Dil bilginleri der ki:
Sedele: Saldı fiili muzari olarak dal harfi ötreli ve kesreli olmak üzere
yesdülü ve yesdilu (salar) diye kullanılır. Kadı Iyaz da: Saç hakkında bu fiil
saçın salınması, bırakılması demektir. Devamla dedi ki: İlim adamlarına göre
bundan maksat saçın alnın üzerine salınması ve bir perçem gibi yapılması
demektir. Nitekim bu fiil salınmaları ve yan taraflarından toplanmamaları
halinde saç ve elbise hakkında da kullanılır. Fark (saçı ortadan ayırmak) ise
saçın bir kısmını diğerinden ayırmak demektir. İlim adamları der ki: Saçları
ayırmak sünnettir. Çünkü Nebi (Sallallahu aleyhi ve Sellem)'in sonunda dönüp
yaplığı budur. Açıkça anlaşıldığına göre O, vahiy emri ile buna dönmüştür.
Çünkü hadisde: "Kendisine emir verilmeyen hususlarda kitap ehline uygun
hareket etmeyi severdi" buyurulmaktadır.
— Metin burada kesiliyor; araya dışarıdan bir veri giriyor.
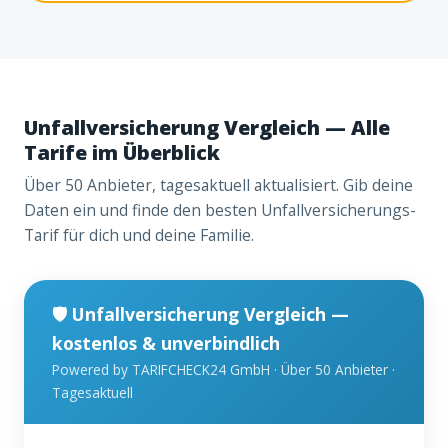
Unfallversicherung Vergleich — Alle
Tarife im Überblick
Über 50 Anbieter, tagesaktuell aktualisiert. Gib deine
Daten ein und finde den besten Unfallversicherungs-
Tarif für dich und deine Familie.
🛡️ Unfallversicherung Vergleich —
kostenlos & unverbindlich
Powered by TARIFCHECK24 GmbH · Über 50 Anbieter ·
Tagesaktuell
Kadı Iyaz dedi ki: Hatta kimi ilim
adamı saçların salıverilmesi neshedilmiştir, bunu yapmak caiz olmadığı gibi
alnının üzerine ve kulaklarına sarkıtması da caiz değildir, demişlerdir. Ama
muhtemel olan saçları ayırmanın vacip olmayıp caiz olduğunun kastedildiğidir.
Bununla birlikte saçlarını ayırmanın vahiy ile değil de kitap ehline muhalefet
hususunda bir içtihad olma ihtimali de vardır. Bu durumda saçları ayırmak
müstehap olur. İşte bundan dolayı selef bu hususta ihtilaf etmiş, onların bir
kısmı saçlarını ayırırken diğer bir kısmı saçlarını kulaklarının üzerine
salmıştır. Nitekim hadiste de Nebi (Sallallahu aleyhi ve Sellem)'in saçlarının
uzaması halinde eğer ayrılabiliyorsa ayırdığı, değilse ayırmadığı
belirtilmiştir. Malik: Erkeğin saçlarını ayırmasını daha çok severim, demiştir.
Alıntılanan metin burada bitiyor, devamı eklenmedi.